— Work order —
Please copy exactly the line that contains "Assurances et mutuelles (51, 2204)" and every line after it through the end of the records, leaving the pictures out.

== Segment start ==

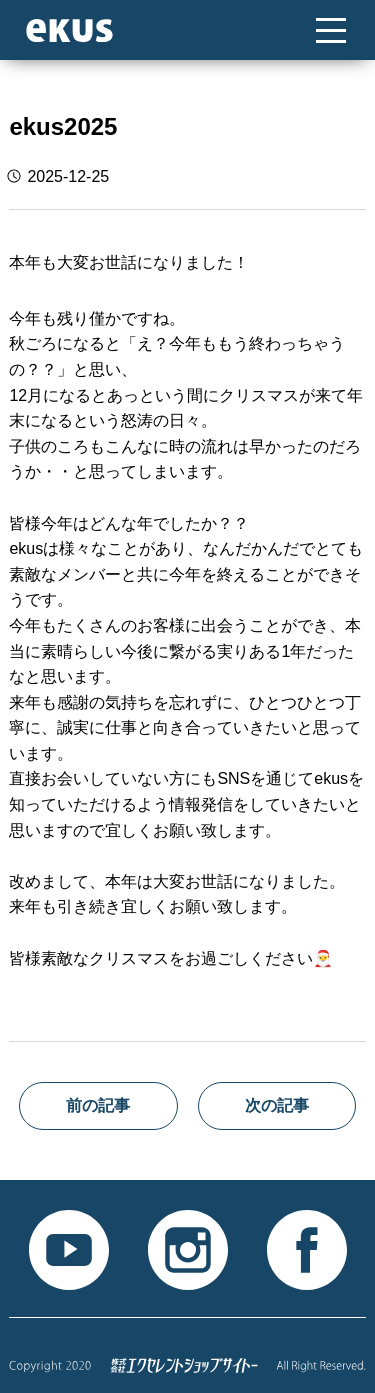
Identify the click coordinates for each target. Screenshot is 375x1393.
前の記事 (98, 1105)
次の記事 (277, 1105)
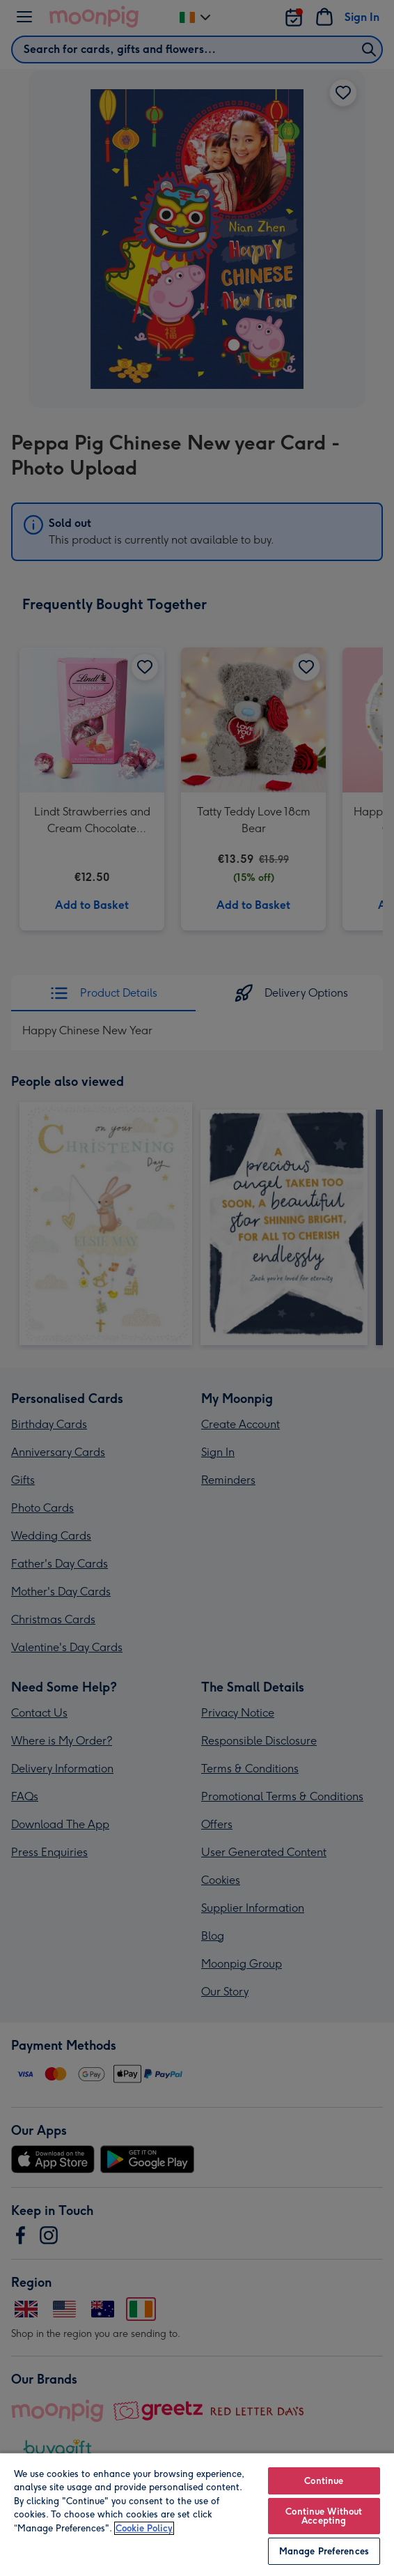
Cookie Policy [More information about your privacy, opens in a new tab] (144, 2528)
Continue (323, 2481)
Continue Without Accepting (323, 2516)
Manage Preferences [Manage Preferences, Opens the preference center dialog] (324, 2551)
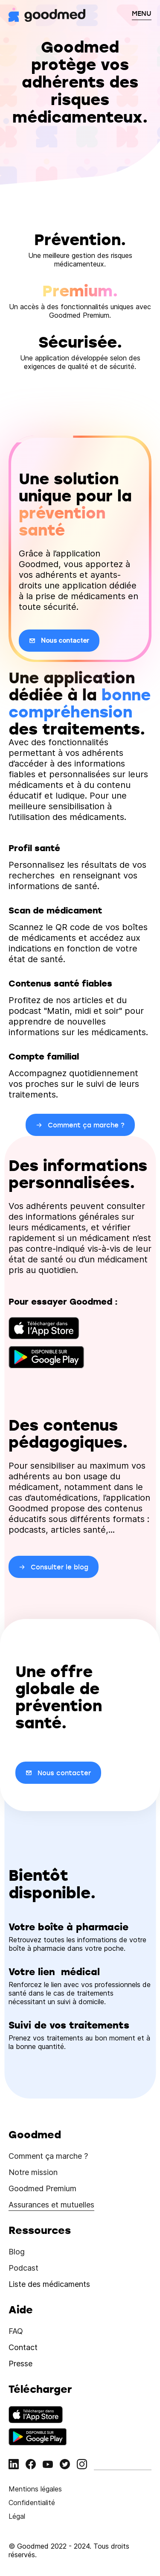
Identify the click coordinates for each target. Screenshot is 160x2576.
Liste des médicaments (49, 2284)
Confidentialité (32, 2502)
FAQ (16, 2331)
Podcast (23, 2267)
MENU (141, 13)
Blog (17, 2251)
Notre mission (33, 2172)
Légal (17, 2516)
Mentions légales (35, 2489)
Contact (23, 2347)
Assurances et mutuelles (51, 2204)
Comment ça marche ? (48, 2156)
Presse (20, 2363)
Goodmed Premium (42, 2188)
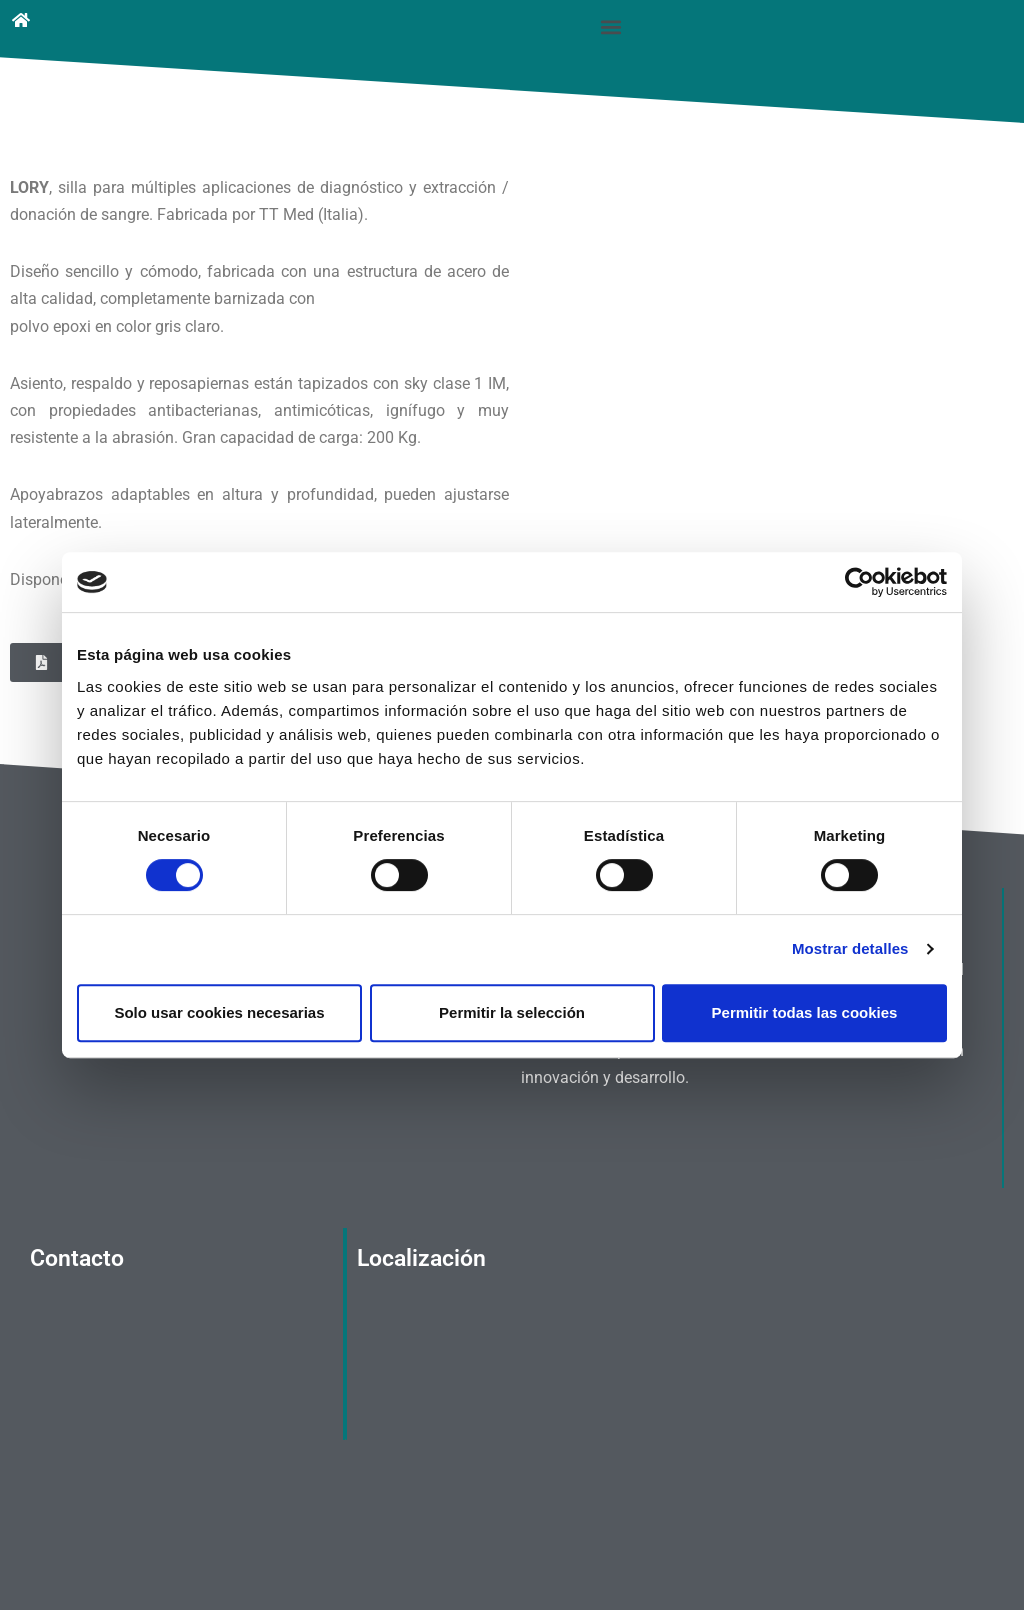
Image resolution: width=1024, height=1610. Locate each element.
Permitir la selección (512, 1012)
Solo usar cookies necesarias (219, 1012)
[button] (611, 26)
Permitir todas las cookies (805, 1012)
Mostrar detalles (850, 948)
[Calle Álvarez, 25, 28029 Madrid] (508, 1360)
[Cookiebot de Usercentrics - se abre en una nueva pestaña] (859, 582)
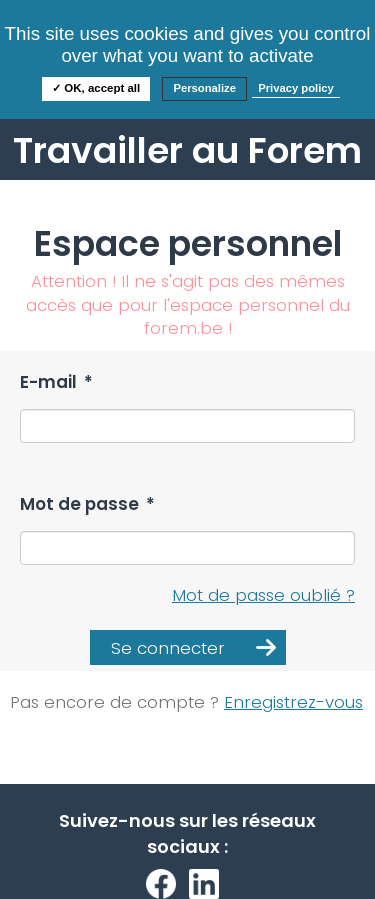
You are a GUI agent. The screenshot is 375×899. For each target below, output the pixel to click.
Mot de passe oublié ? (263, 595)
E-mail (56, 382)
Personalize (204, 88)
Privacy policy (296, 88)
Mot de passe (87, 504)
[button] (188, 647)
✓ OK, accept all (96, 88)
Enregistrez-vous (293, 702)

== Segment end ==

— Response to the task —
Assurances et mutuelles (51, 2204)
Comment ça marche ? (48, 2156)
Presse (20, 2363)
Goodmed Premium (42, 2188)
Image resolution: width=1024, height=1610. Locate each element.
Permitir la selección (512, 1012)
Solo usar cookies necesarias (219, 1012)
[button] (611, 26)
Permitir todas las cookies (805, 1012)
Mostrar detalles (850, 948)
[Calle Álvarez, 25, 28029 Madrid] (508, 1360)
[Cookiebot de Usercentrics - se abre en una nueva pestaña] (859, 582)
You are a GUI agent. The screenshot is 375×899. For each target below, output the pixel to click.
Mot de passe oublié ? (263, 595)
E-mail (56, 382)
Personalize (204, 88)
Privacy policy (296, 88)
Mot de passe (87, 504)
[button] (188, 647)
✓ OK, accept all (96, 88)
Enregistrez-vous (293, 702)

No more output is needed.